═════ RECORDS SHOWN
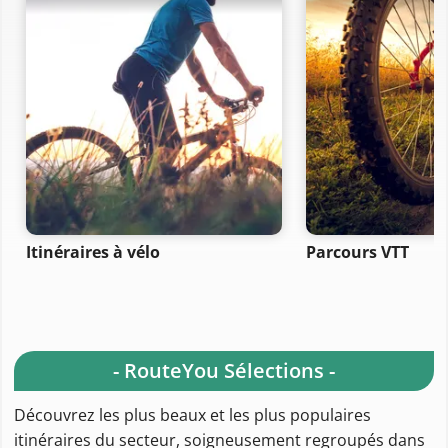
Itinéraires à vélo
Parcours VTT
- RouteYou Sélections -
Découvrez les plus beaux et les plus populaires
itinéraires du secteur, soigneusement regroupés dans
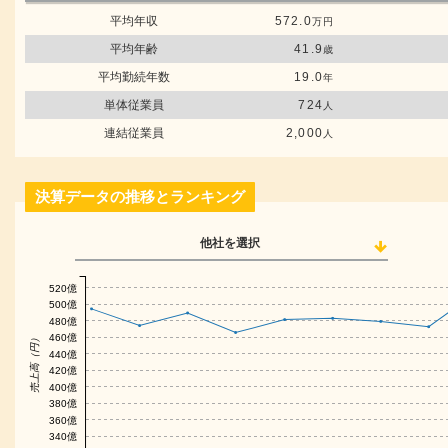
平均年収
572.0
万円
平均年齢
41.9
歳
平均勤続年数
19.0
年
単体従業員
724
人
連結従業員
2,000
人
決算データの推移とランキング
他社を選択
520億
500億
480億
460億
売上高（円）
440億
420億
400億
380億
360億
340億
══════════
- WHAT YOU WILL DO: Word for word, restate the records above and drop the pictures.

- RESULT:
Itinéraires à vélo
Parcours VTT
- RouteYou Sélections -
Découvrez les plus beaux et les plus populaires
itinéraires du secteur, soigneusement regroupés dans
平均年収
572.0
万円
平均年齢
41.9
歳
平均勤続年数
19.0
年
単体従業員
724
人
連結従業員
2,000
人
決算データの推移とランキング
他社を選択
520億
500億
480億
460億
売上高（円）
440億
420億
400億
380億
360億
340億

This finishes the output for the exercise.